The correct answer is: A. implicit cost.
Normal profit is the minimum amount of profit that a firm must earn in order to remain in business. It is the amount of profit that a firm would earn if it were to produce its output at the lowest possible cost. Normal profit is not included in the firm’s explicit costs, which are the costs that the firm incurs in order to produce its output. Explicit costs include the costs of labor, materials, and capital. Normal profit is included in the firm’s implicit costs, which are the costs that the firm incurs in order to use its resources. Implicit costs include the opportunity cost of the firm’s resources, which is the amount of profit that the firm could earn if it were to use its resources in another way.
Implicit costs are not included in the firm’s accounting profit, which is the firm’s total revenue minus its explicit costs. However, implicit costs are included in the firm’s economic profit, which is the firm’s total revenue minus its total costs, both explicit and implicit.
Here is a brief explanation of each option:
- Implicit cost: Implicit costs are the costs that a firm incurs in order to use its resources.
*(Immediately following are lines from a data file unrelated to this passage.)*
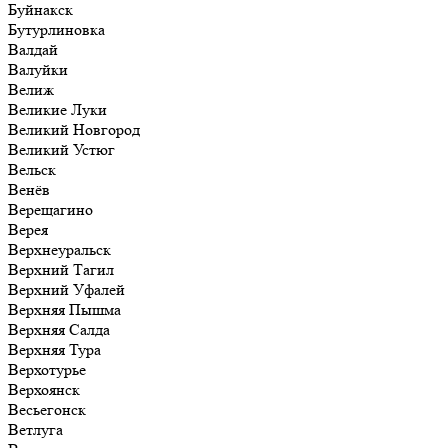
Буйнакск
Бутурлиновка
Валдай
Валуйки
Велиж
Великие Луки
Великий Новгород
Великий Устюг
Вельск
Венёв
Верещагино
Верея
Верхнеуральск
Верхний Тагил
Верхний Уфалей
Верхняя Пышма
Верхняя Салда
Верхняя Тура
Верхотурье
Верхоянск
Весьегонск
Ветлуга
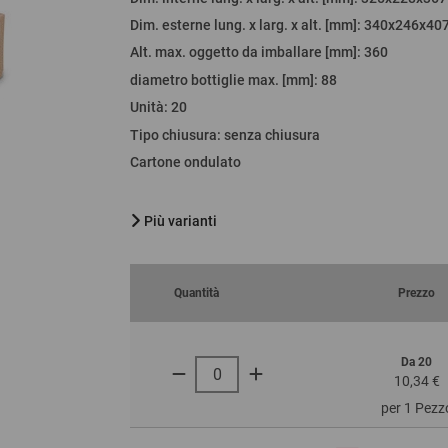
Dim. esterne lung. x larg. x alt. [mm]
: 340x246x40
orare
Alt. max. oggetto da imballare [mm]
:
360
liere
diametro bottiglie max. [mm]
:
88
ervizio
Unità
:
20
Tipo chiusura
:
senza chiusura
Cartone ondulato
Più varianti
Quantità
Prezzo
Da 20
10,34 €
per 1 Pezz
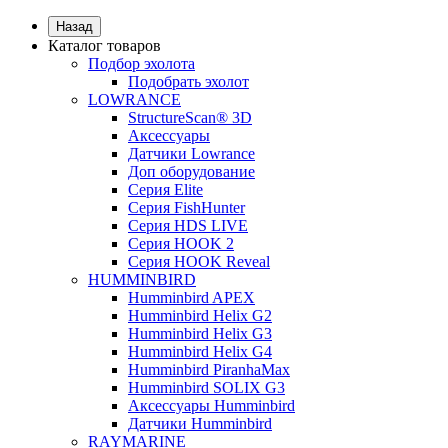
Назад
Каталог товаров
Подбор эхолота
Подобрать эхолот
LOWRANCE
StructureScan® 3D
Аксессуары
Датчики Lowrance
Доп оборудование
Серия Elite
Серия FishHunter
Серия HDS LIVE
Серия HOOK 2
Серия HOOK Reveal
HUMMINBIRD
Humminbird APEX
Humminbird Helix G2
Humminbird Helix G3
Humminbird Helix G4
Humminbird PiranhaMax
Humminbird SOLIX G3
Аксессуары Humminbird
Датчики Humminbird
RAYMARINE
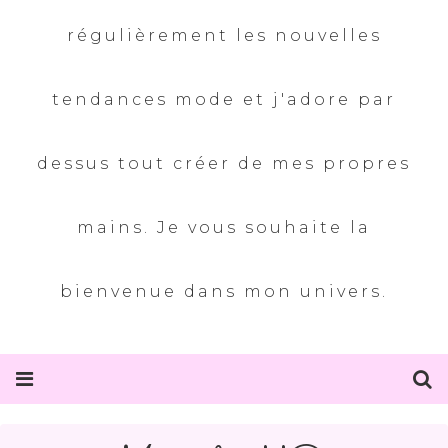
régulièrement les nouvelles
tendances mode et j'adore par
dessus tout créer de mes propres
mains. Je vous souhaite la
bienvenue dans mon univers.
Implicit costs include the opportunity cost of the firm’s resources, which is the amount of profit that the firm could earn if it were to use its resources in another way.
- Explicit cost: Explicit costs are the costs that the firm incurs in order to produce its output. Explicit costs include the costs of labor, materials, and capital.
- Real cost: Real cost is the cost of a good or service in terms of the goods and services that must be given up in order to obtain it.
- Opportunity cost: Opportunity cost is the cost of a good or service in terms of the next best alternative that must be forgone in order to obtain it.